Canada likes to pride itself on being a global beacon for skilled immigration a country where talent is welcomed and rewarded. Yet, when it comes to immigrant nurses, the latest government report paints a more complicated picture. According to a joint study by Immigration, Refugees and Citizenship Canada (IRCC) and Statistics Canada, only about 63 percent of immigrants who came here intending to work as nurses actually found jobs in nursing. The rest? Many are working below their skill level, and some aren’t working at all.
For a country facing an acute nursing shortage over 28,000 registered nurses short, and that gap is expected to widen this situation feels like both a policy failure and a moral contradiction. On one hand, Canada desperately needs nurses. On the other, it’s leaving highly educated, internationally trained nurses sitting on the sidelines or stuck in lower-skilled roles.
The data tells a frustrating story. Roughly 13 percent of immigrant nurses are working in support roles such as nurse aides or orderlies jobs that require far less training than they possess. Another 8 percent are in lower-skilled non-health jobs, and 4 percent remain unemployed. Meanwhile, the study found that those who had prior Canadian work or study experience were far more likely to succeed up to 25–28 percentage points higher in alignment between their intended and actual jobs. That tells us the issue isn’t talent; it’s access.
And access, unfortunately, depends on where you come from.
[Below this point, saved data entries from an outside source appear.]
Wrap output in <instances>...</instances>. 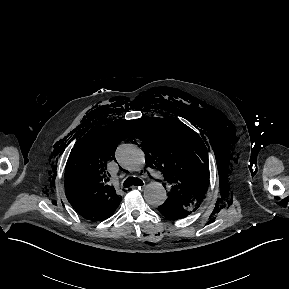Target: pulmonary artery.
Masks as SVG:
<instances>
[{
    "label": "pulmonary artery",
    "mask_w": 289,
    "mask_h": 289,
    "mask_svg": "<svg viewBox=\"0 0 289 289\" xmlns=\"http://www.w3.org/2000/svg\"><path fill=\"white\" fill-rule=\"evenodd\" d=\"M151 173H152V176H154L155 178H157L156 175H155V173H154V171L151 170Z\"/></svg>",
    "instance_id": "1"
}]
</instances>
The study found that nurses from Asia who make up a massive 84 percent of those immigrating to Canada with the intent to work as nurses had significantly lower success rates in finding nursing jobs compared to those from the Caribbean, Central and South America, the U.S., and Europe. This raises uncomfortable but necessary questions about systemic barriers, cultural bias, and credential recognition processes that seem to disadvantage certain groups more than others.
Even more striking is that two-thirds of nurses working in Canada today didn’t originally plan to become nurses here they trained or retrained after immigrating. That should tell us something important: people are willing to adapt, to fill in the gaps, to meet Canada’s needs. But the system doesn’t make it easy. Licensing processes are lengthy, expensive, and often confusing. Support programs are fragmented, and mentorship opportunities are rare.
The report’s conclusion is clear Canada needs to “enhance and expand resources, policies, and programs” to help immigrant nurses transition into the workforce. That includes better recognition of foreign credentials, more accessible bridging programs, and clear pathways for those with international experience to gain certification without starting from scratch.
It’s baffling that at a time when hospitals are short-staffed, emergency rooms are closing, and burnout is rampant, qualified nurses are working in unrelated fields or underemployed. The problem isn’t a lack of nurses it’s a lack of imagination in how Canada integrates them.
If Canada truly values its immigrants and wants to address its healthcare crisis, it needs to stop treating internationally educated nurses as second-class professionals. They’ve already proven their skill. Now it’s time for Canada to prove it deserves them.